I share this with you as most skills in life are learn’t, out of necessity or desire. Often the skills learnt from necessity have shaped who we are today and the foundation of the person we are at our core. That doesn’t mean we can’t learn to adapt and learn new skills, this is one of the traits that separate humans from the animal kingdom, it is our ability to learn and evolve, self improve, change and adapt. I wrote a book, yet to be published and this is some of the content. I am sharing some of the skills I have learn’t applied and developed, how I have developed them and hopefully and understanding of why I developed them. My vision is that by reading my book you understand that today selling is not about telling people why they should do something, but “helping them” better understand why they should do something and that something is buy the product or service that you are selling. Some of the techniques in my book can be applied in other parts of your life but that is your own journey and for you to explore and discover, isn’t that what it is to be human?

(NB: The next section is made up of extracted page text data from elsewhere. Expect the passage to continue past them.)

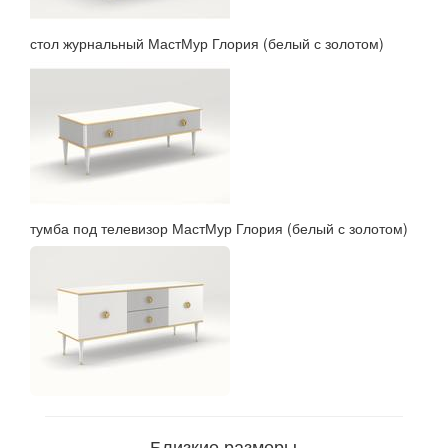
стол журнальный МастМур Глория (белый с золотом)
тумба под телевизор МастМур Глория (белый с золотом)
Близкие размеры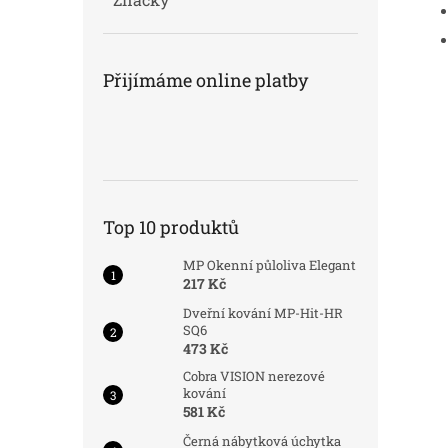
Přijímáme online platby
Top 10 produktů
MP Okenní půloliva Elegant
217 Kč
Dveřní kování MP-Hit-HR
SQ6
473 Kč
Cobra VISION nerezové
kování
581 Kč
Černá nábytková úchytka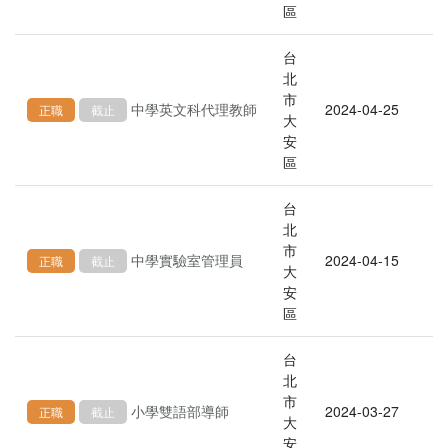
區
台
北
市
中學英文科代理教師
2024-04-25
正職
截止
大
安
區
台
北
市
中學實驗室管理員
2024-04-15
正職
截止
大
安
區
台
北
市
小學雙語部導師
2024-03-27
正職
截止
大
安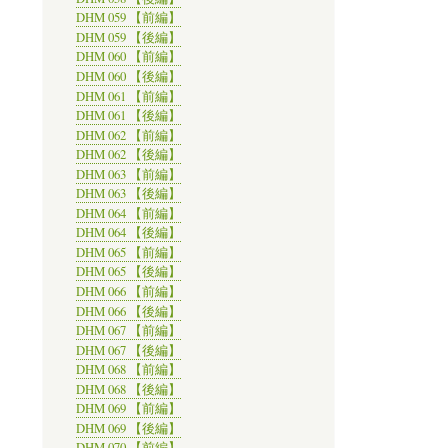
DHM 059 【前編】
DHM 059 【後編】
DHM 060 【前編】
DHM 060 【後編】
DHM 061 【前編】
DHM 061 【後編】
DHM 062 【前編】
DHM 062 【後編】
DHM 063 【前編】
DHM 063 【後編】
DHM 064 【前編】
DHM 064 【後編】
DHM 065 【前編】
DHM 065 【後編】
DHM 066 【前編】
DHM 066 【後編】
DHM 067 【前編】
DHM 067 【後編】
DHM 068 【前編】
DHM 068 【後編】
DHM 069 【前編】
DHM 069 【後編】
DHM 070 【前編】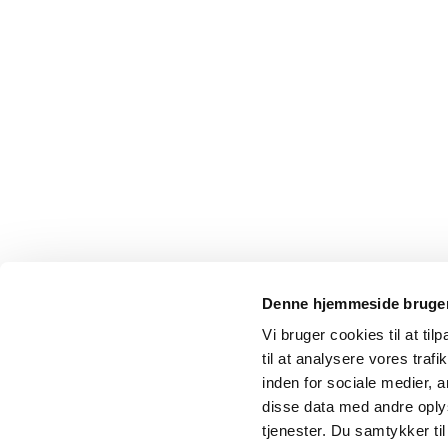
Denne hjemmeside bruger
Vi bruger cookies til at til
til at analysere vores tra
inden for sociale medier,
disse data med andre oplys
tjenester. Du samtykker t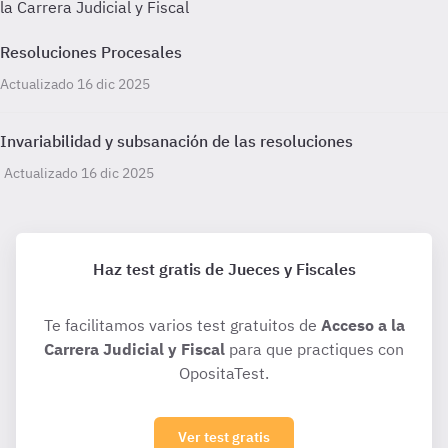
la Carrera Judicial y Fiscal
Resoluciones Procesales
Actualizado 16 dic 2025
Invariabilidad y subsanación de las resoluciones
Actualizado 16 dic 2025
Haz test gratis de Jueces y Fiscales
Te facilitamos varios test gratuitos de
Acceso a la
Carrera Judicial y Fiscal
para que practiques con
OpositaTest.
Ver test gratis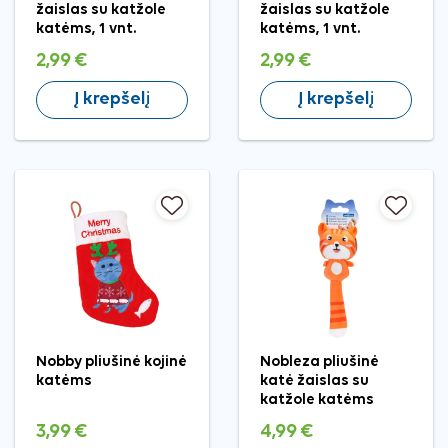
žaislas su katžole
žaislas su katžole
katėms, 1 vnt.
katėms, 1 vnt.
2,99 €
2,99 €
Į krepšelį
Į krepšelį
Nobby pliušinė kojinė
Nobleza pliušinė
katėms
katė žaislas su
katžole katėms
3,99 €
4,99 €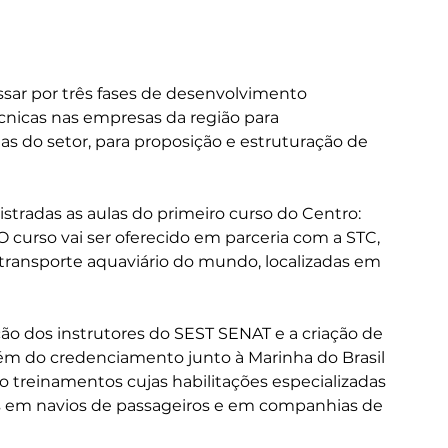
sar por três fases de desenvolvimento 
técnicas nas empresas da região para 
do setor, para proposição e estruturação de 
stradas as aulas do primeiro curso do Centro: 
curso vai ser oferecido em parceria com a STC, 
transporte aquaviário do mundo, localizadas em 
ão dos instrutores do SEST SENAT e a criação de 
lém do credenciamento junto à Marinha do Brasil 
 treinamentos cujas habilitações especializadas 
des em navios de passageiros e em companhias de 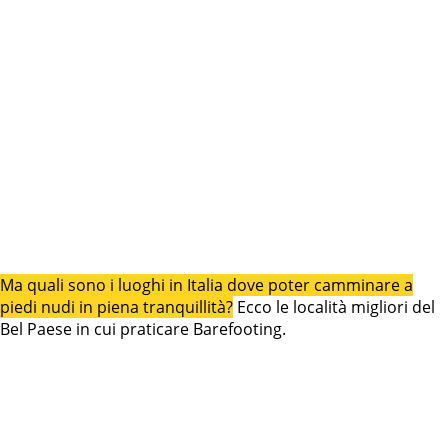
Ma quali sono i luoghi in Italia dove poter camminare a
piedi nudi in piena tranquillità?
Ecco le località migliori del
Bel Paese in cui praticare Barefooting.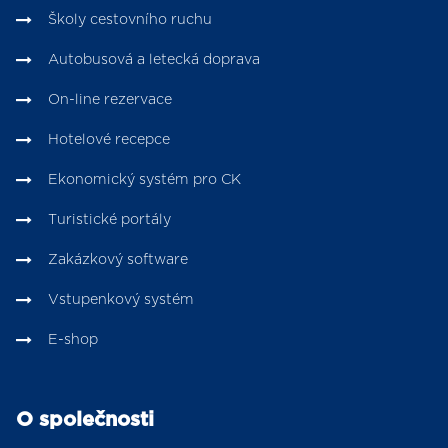
Školy cestovního ruchu
Autobusová a letecká doprava
On-line rezervace
Hotelové recepce
Ekonomický systém pro CK
Turistické portály
Zakázkový software
Vstupenkový systém
E-shop
O společnosti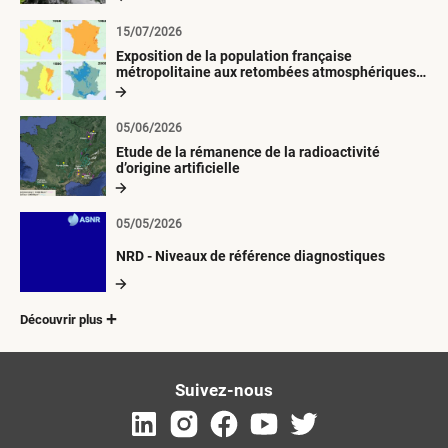
15/07/2026
Exposition de la population française
métropolitaine aux retombées atmosphériques
radioactives depuis 1945
05/06/2026
Etude de la rémanence de la radioactivité
d’origine artificielle
05/05/2026
NRD - Niveaux de référence diagnostiques
Découvrir plus
Suivez-nous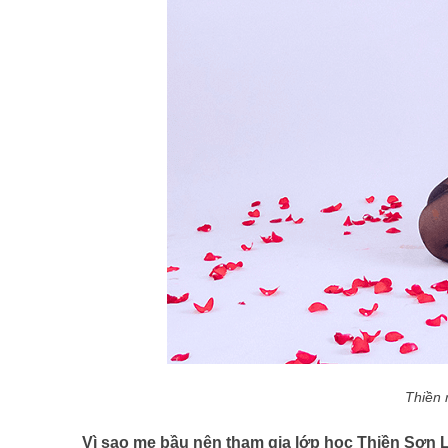
Thiền 
Vì sao mẹ bầu nên tham gia lớp học Thiền Sơn 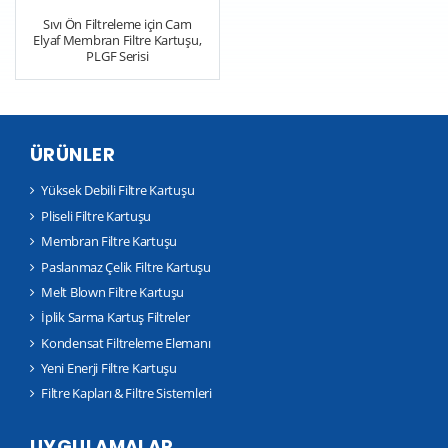
Sıvı Ön Filtreleme için Cam
Elyaf Membran Filtre Kartuşu,
PLGF Serisi
ÜRÜNLER
Yüksek Debili Filtre Kartuşu
Pliseli Filtre Kartuşu
Membran Filtre Kartuşu
Paslanmaz Çelik Filtre Kartuşu
Melt Blown Filtre Kartuşu
İplik Sarma Kartuş Filtreler
Kondensat Filtreleme Elemanı
Yeni Enerji Filtre Kartuşu
Filtre Kapları & Filtre Sistemleri
UYGULAMALAR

My biggest influencers in the last 10 years of selling are the principles of Robert Greenleaf’s thesis on Servant Leadership and Daniel Pink’s Servant Selling ideaology. I think of it as;


“To Sell is to Serve’

Don’t just take my word for it………


1* “This book is about Sales. But it is unlike any book about sales you have read (or ignored) before. That’s because selling in all its dimensions - whether pushing Buickson a car lot of pitching ideas in a meeting – has changed more in the last 10 years that it did over the previous hundred. Most of what we think we understand about selling is constructed atop a foundation of assumptions that has crumbled.”

2* “Whether you’re in traditional sales or non-sales selling, the low road is now harder to pass and the high road – Honesty, directness and transparency – has become the better, more pragmatic long-term route.’